The walls were purple and orange, there wasn’t a commons area and it would take a lot of demolition and remodeling to get the American Fork building to look like a high school.
“When I first walked through, it was one of those fixer upper shows where you are trying to see the potential in it,” said Packer, the school’s principal.
The building was remodeled and ready to see students by the first day of school last month, officially opening the doors of the Alpine School District’s second alternative school.
Polaris High School-West, located at 704 S. Utah Valley Dr. in American Fork, joins the original Polaris High School, which is located on the district’s southern side in Orem.
The western location’s 32,452-square-foot building is being leased at $382,731 a year for the first year of a three-year lease. The building has previously housed three other schools, including Aristotle Charter Academy and the Pioneer High School for the Performing Arts, both of which have closed. It was also the temporary location of the Utah Military Academy Valdez-Peterson Campus before the school moved to a permanent building in Lehi.
The district added a second Polaris High School location as a way to eliminate the lengthy car rides students on its western side faced to get to Orem.

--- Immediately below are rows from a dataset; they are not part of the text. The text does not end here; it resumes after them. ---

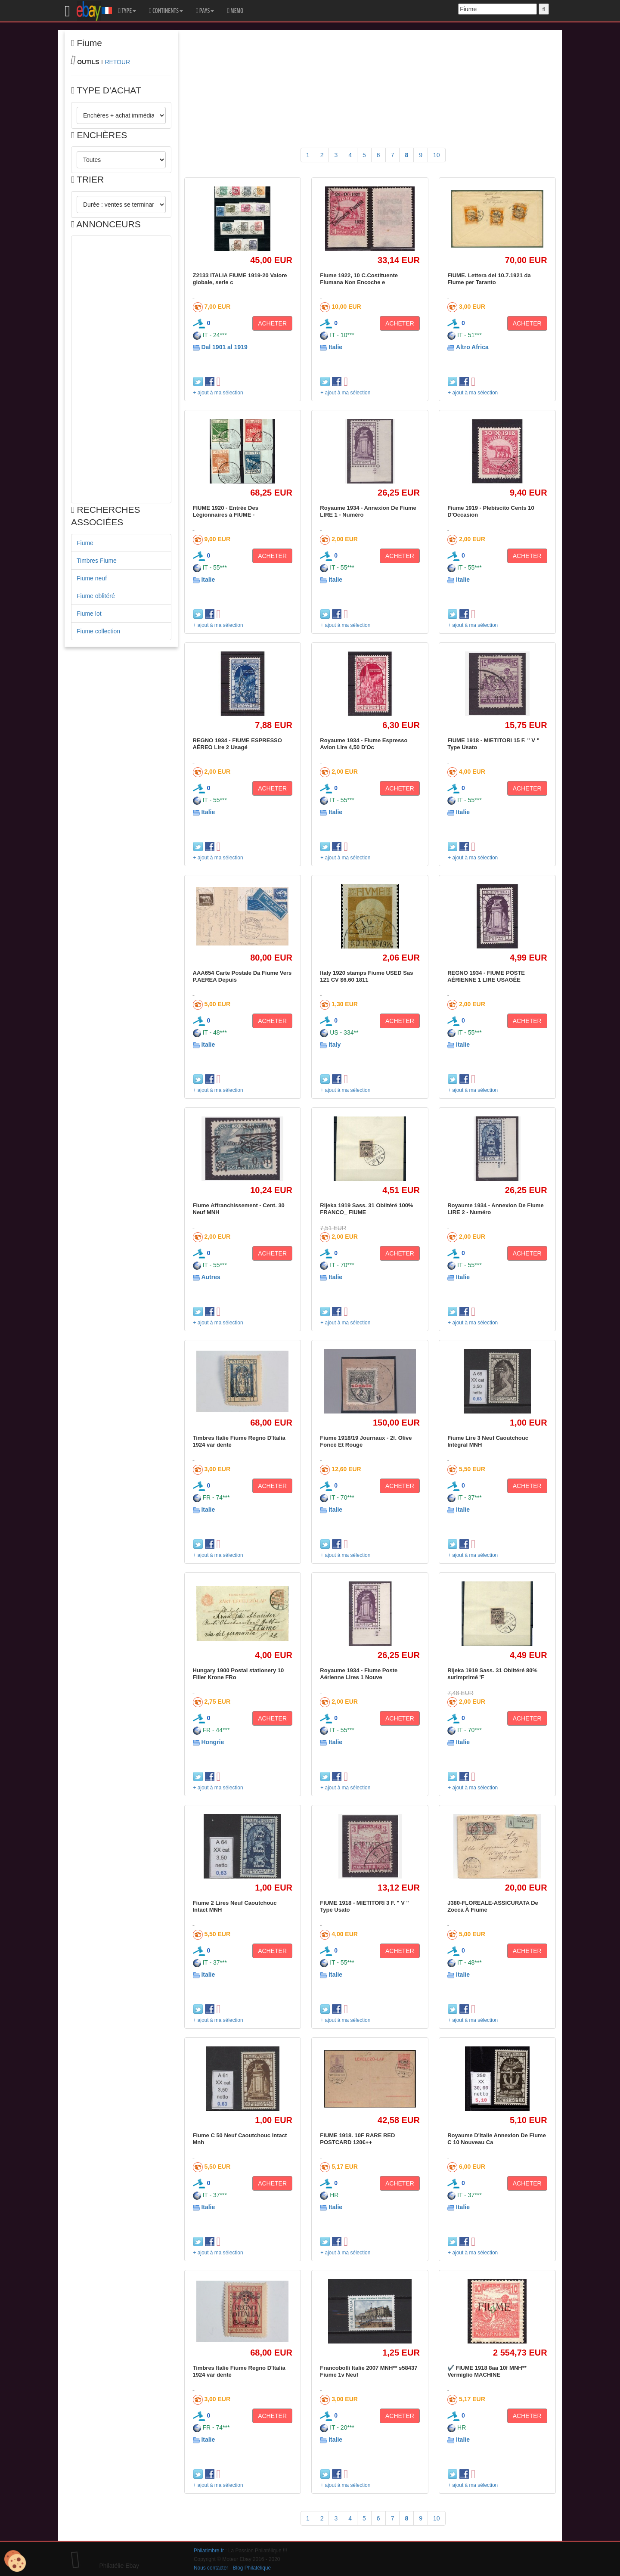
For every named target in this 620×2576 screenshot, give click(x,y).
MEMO (235, 10)
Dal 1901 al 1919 (224, 347)
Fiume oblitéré (96, 595)
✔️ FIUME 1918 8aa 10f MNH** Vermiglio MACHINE (487, 2371)
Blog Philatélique (252, 2568)
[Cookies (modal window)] (15, 2561)
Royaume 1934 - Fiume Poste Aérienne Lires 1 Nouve (358, 1673)
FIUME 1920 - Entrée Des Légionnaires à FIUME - (225, 511)
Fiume (85, 542)
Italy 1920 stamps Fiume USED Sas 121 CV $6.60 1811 (366, 976)
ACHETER (272, 323)
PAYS (205, 10)
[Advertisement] (121, 369)
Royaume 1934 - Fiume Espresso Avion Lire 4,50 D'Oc (363, 743)
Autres (210, 1277)
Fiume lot (89, 613)
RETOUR (117, 62)
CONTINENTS (166, 10)
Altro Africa (472, 347)
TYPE (127, 10)
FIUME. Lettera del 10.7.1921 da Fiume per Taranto (489, 278)
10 (436, 155)
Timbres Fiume (97, 560)
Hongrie (212, 1742)
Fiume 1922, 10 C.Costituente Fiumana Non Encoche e (359, 278)
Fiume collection (98, 631)
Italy (335, 1044)
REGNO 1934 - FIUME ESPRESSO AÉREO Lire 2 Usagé (237, 743)
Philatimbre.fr (209, 2551)
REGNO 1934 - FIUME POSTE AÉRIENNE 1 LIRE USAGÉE (486, 976)
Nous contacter (211, 2568)
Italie (335, 347)
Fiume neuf (92, 578)
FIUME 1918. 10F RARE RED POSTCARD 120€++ (357, 2138)
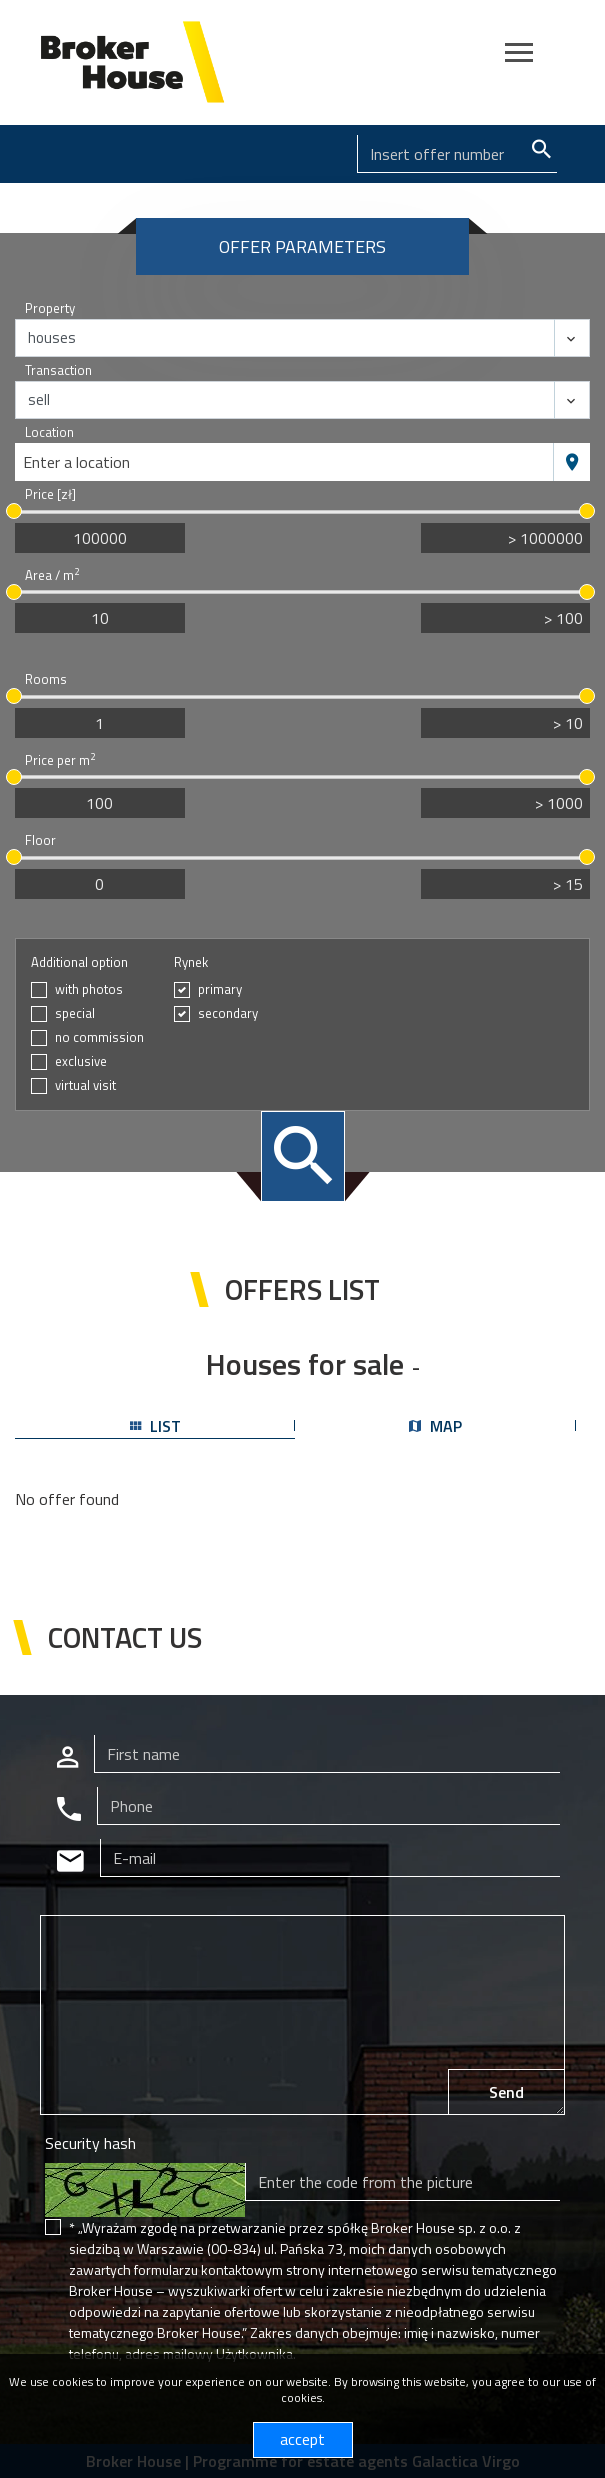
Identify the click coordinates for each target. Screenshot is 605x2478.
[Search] (457, 154)
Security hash (90, 2143)
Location (49, 432)
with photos (89, 989)
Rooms (46, 679)
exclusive (81, 1061)
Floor (40, 840)
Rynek (191, 962)
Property (50, 308)
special (75, 1013)
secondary (228, 1013)
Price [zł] (50, 494)
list (155, 1426)
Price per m (60, 760)
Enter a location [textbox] (76, 462)
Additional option (79, 962)
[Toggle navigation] (519, 55)
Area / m (52, 575)
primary (220, 989)
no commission (99, 1037)
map (435, 1426)
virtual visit (85, 1085)
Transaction (58, 370)
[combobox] (284, 462)
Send (506, 2092)
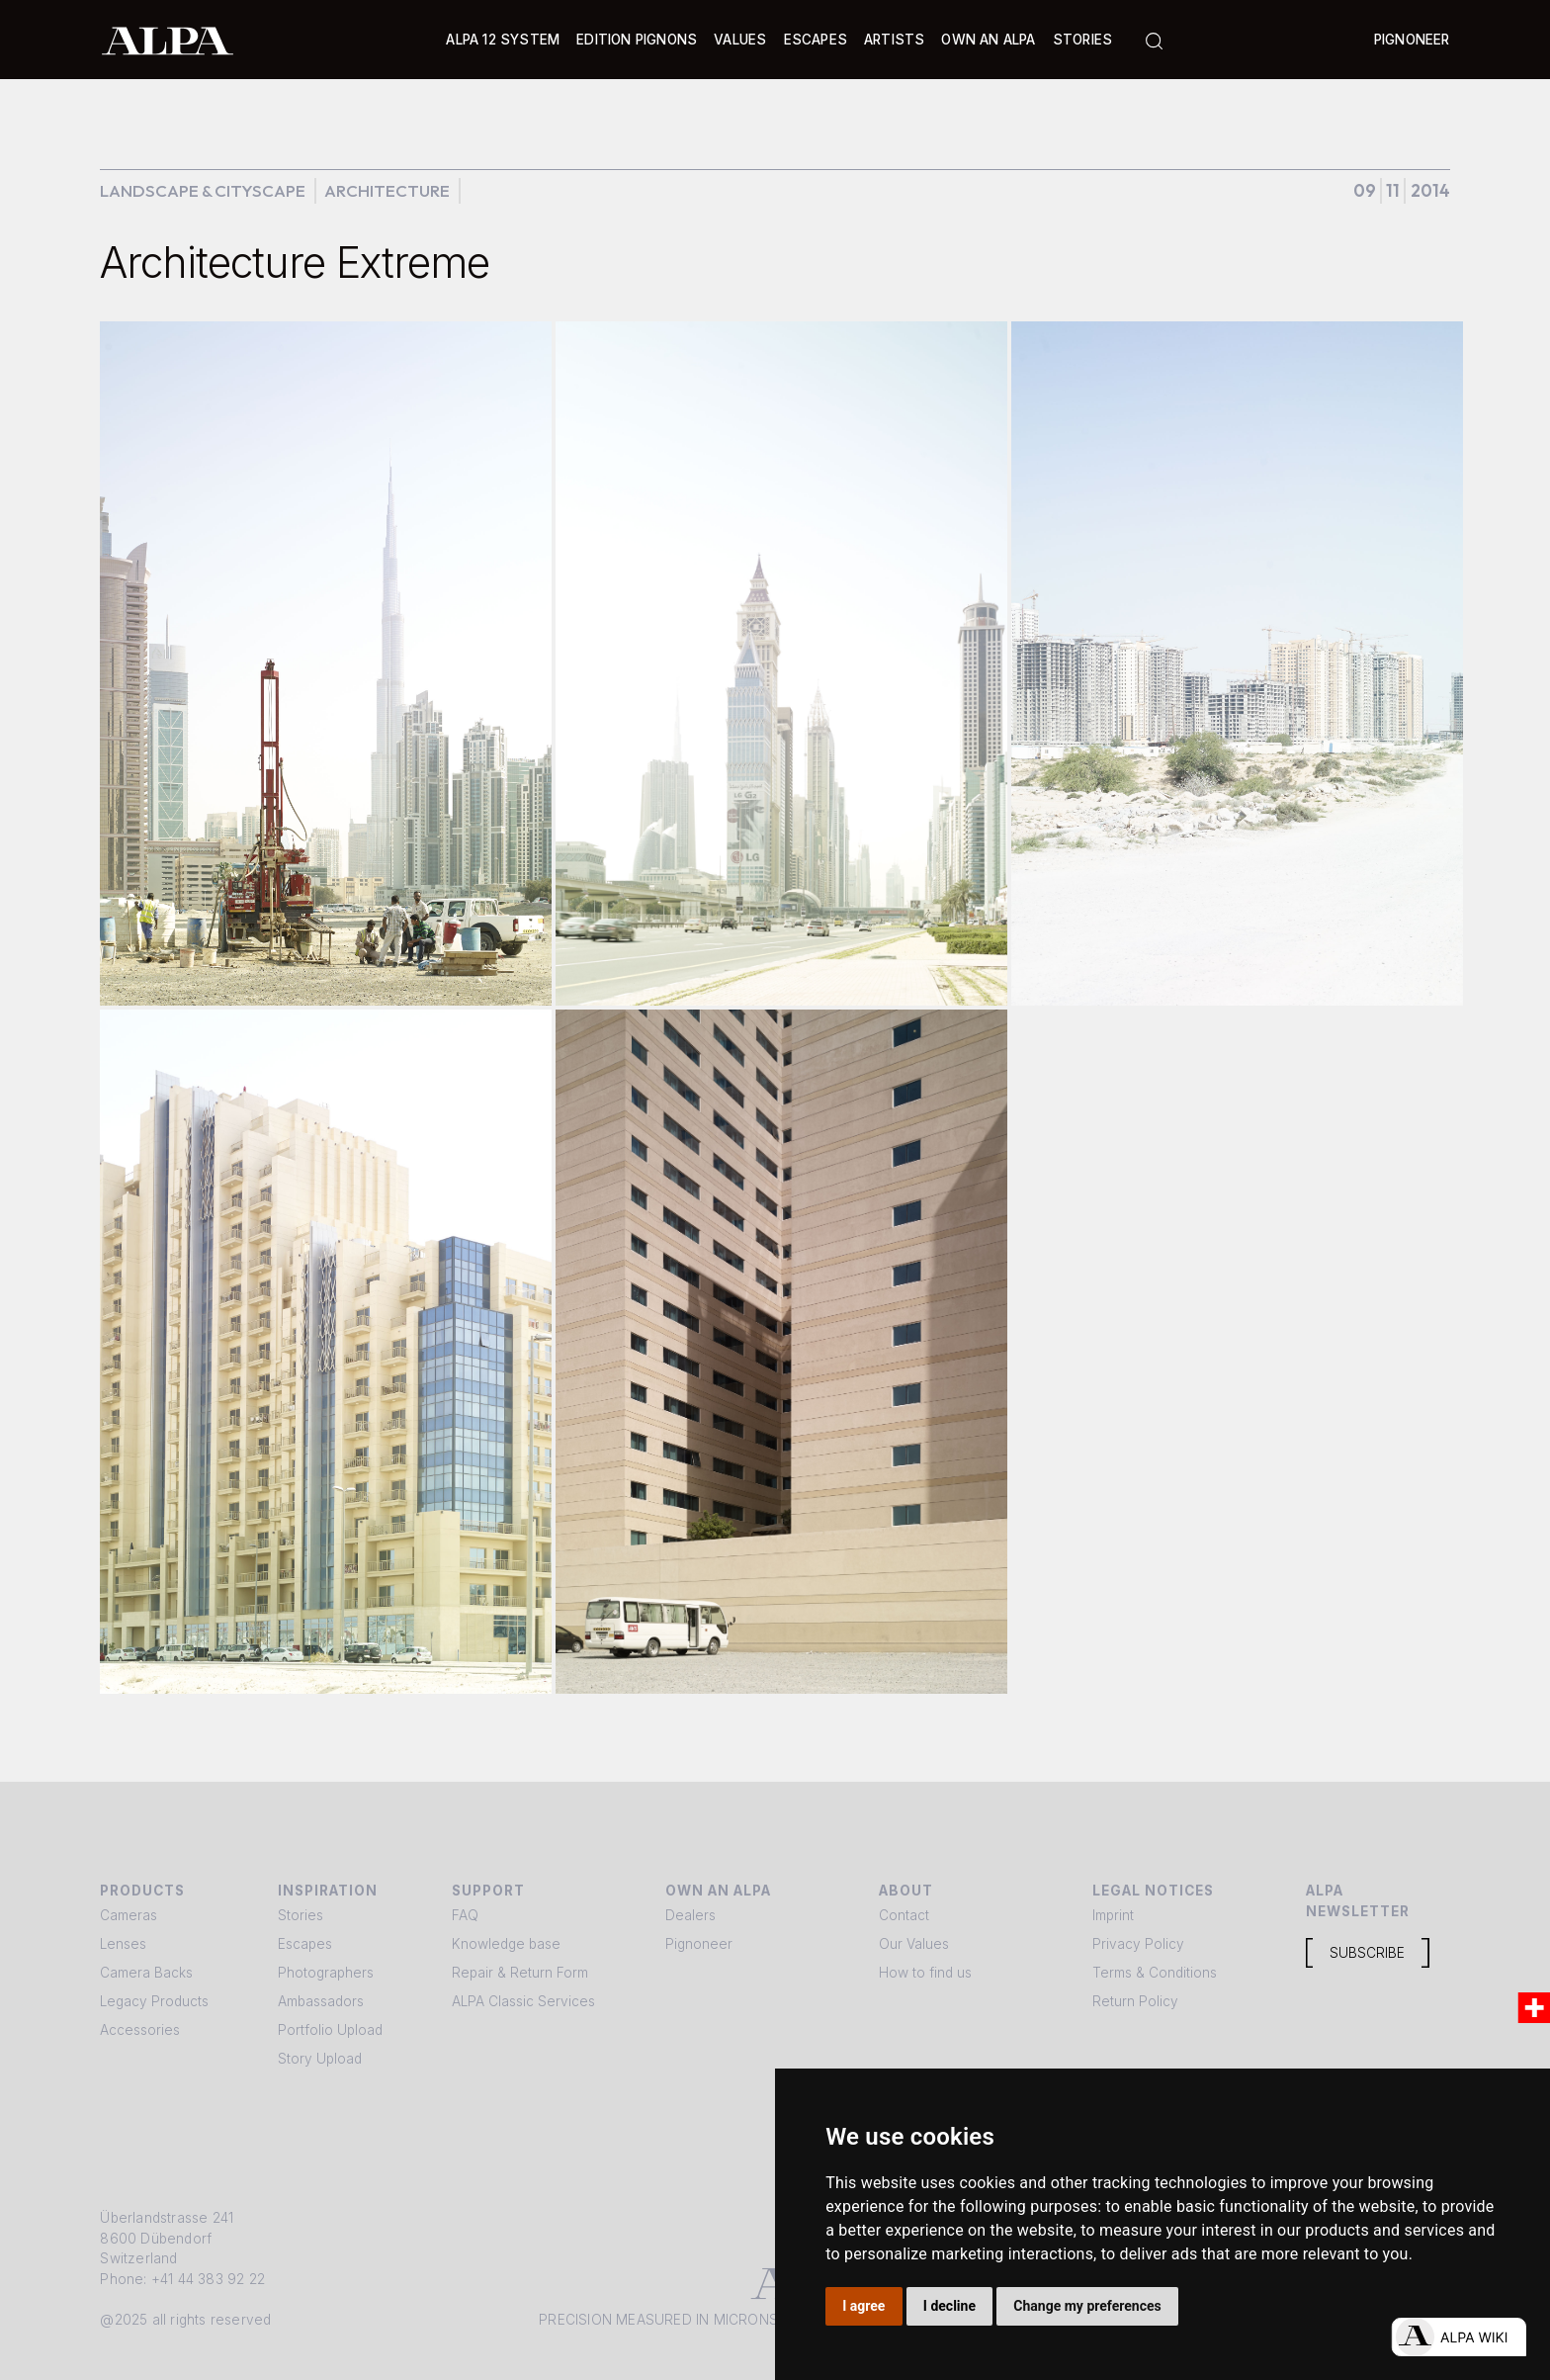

So far, schools are responding. The western location opened with 94 students, and Packer expects it to reach about 200 students by the end of the school year. Most of those referrals are coming from Westlake High School in Saratoga Springs, where Packer was previously an assistant administrator.
“Being at Westlake, I knew we weren’t referring as much because of the distance, and so this has been awesome,” Packer said.
The alternative school offers more terms, shorter classes, a smaller student body and additional one-on-one support. It does not have athletic programs or clubs, but students can use their Polaris High School student IDs to get into events at their referral schools. Packer said that gives its population the option to still get those traditional high school memories if the students want to.
The smaller environment has led to a close group of dedicated teachers who have cheered on the school’s process, like when it got its copy machine, or been onboard even with the ambiguity that comes with joining a new school.
The school looked to hire teachers who had experience in their subject areas, but also in other fields, such as mental health. The school has a social worker, a psychologist and built-in mental health support for students.
The result is a group of teachers who believe in the school’s model — and its students. At lunch, students will join students in the commons.
“We have a faculty room, but teachers have chosen to come out and sit with the students,” said Lorrie Crandall, the school’s assistant principal.
Crandall, a former school psychologist, met Packer when they were both on Westlake High School’s staff. They plan to travel to different schools in the area to educate them about the new western location and explain to students that Polaris High School isn’t second best, but could be best for them.
“We aren’t meant to replace anything, but be a great alternative for students who need that,” Crandall said.
Packer hopes the commons area, which has cafe-style seating and multiple electrical outlets, will make the school feel more like a college. The school is also trying to meet students where they are, and plans to create a mini skate park there, along with offer basketball and Spikeball. The media center will also have a gaming system and board games.
When his students make the teams at their home high schools, Packer goes to the games. He said it’s a way to celebrate the students and hopes other students try out.
Crandall said it’s one of the ways Packer shows he cares for the students. When there’s an issue with a student, she said he works to establish relationships first before addressing the problem.
“That’s totally his nature, that is totally him, and I think that is what makes him fit as the principal for this type of school so well,” Crandall said.